**Data for analysis**
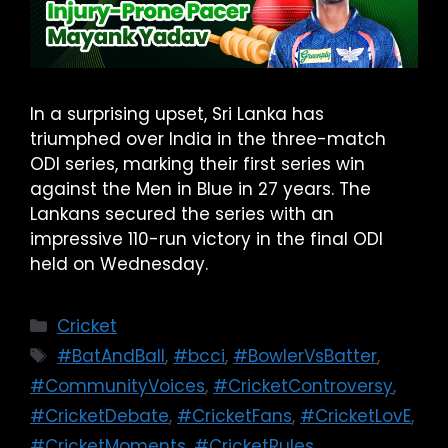
In a surprising upset, Sri Lanka has
triumphed over India in the three-match
ODI series, marking their first series win
against the Men in Blue in 27 years. The
Lankans secured the series with an
impressive 110-run victory in the final ODI
held on Wednesday.
Cricket
#BatAndBall
,
#bcci
,
#BowlerVsBatter
,
#CommunityVoices
,
#CricketControversy
,
#CricketDebate
,
#CricketFans
,
#CricketLovE
,
#CricketMoments
,
#CricketRules
,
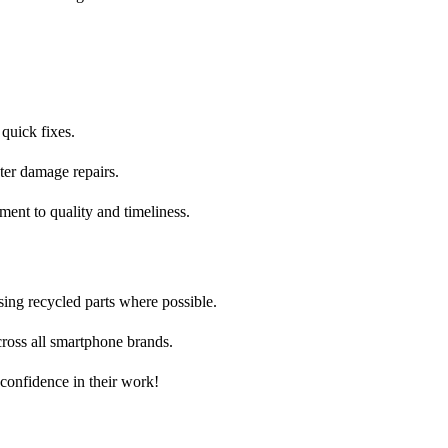
 quick fixes.
ter damage repairs.
ent to quality and timeliness.
sing recycled parts where possible.
ross all smartphone brands.
 confidence in their work!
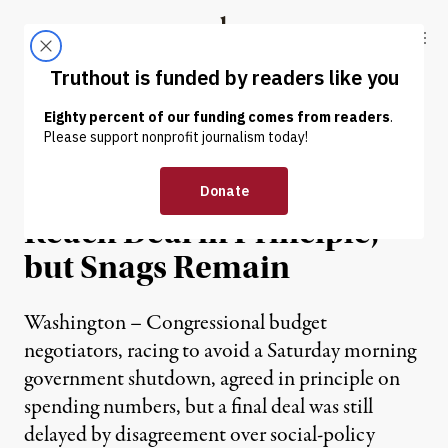
Skip to content
Skip to footer
Truthout
ABOUT
LATEST
DONATE
NEWS
|
Top Budget Negotiators
Reach Deal in Principle,
but Snags Remain
Washington – Congressional budget
negotiators, racing to avoid a Saturday morning
government shutdown, agreed in principle on
spending numbers, but a final deal was still
delayed by disagreement over social-policy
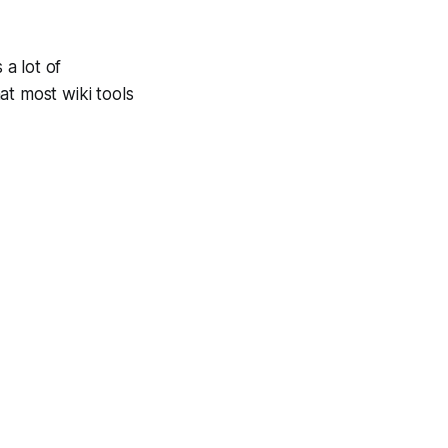
 a lot of
hat most wiki tools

**Task to carry out**
From the records above, copy exactly the lines starting at the one with "against the Men in Blue in 27 years. The" and ending at the one with "confidence in their work!", and no others. Pictures stay out.

**Response for this exercise**
against the Men in Blue in 27 years. The
Lankans secured the series with an
impressive 110-run victory in the final ODI
held on Wednesday.
Cricket
#BatAndBall
,
#bcci
,
#BowlerVsBatter
,
#CommunityVoices
,
#CricketControversy
,
#CricketDebate
,
#CricketFans
,
#CricketLovE
,
#CricketMoments
,
#CricketRules
,
 quick fixes.
ter damage repairs.
ent to quality and timeliness.
sing recycled parts where possible.
ross all smartphone brands.
 confidence in their work!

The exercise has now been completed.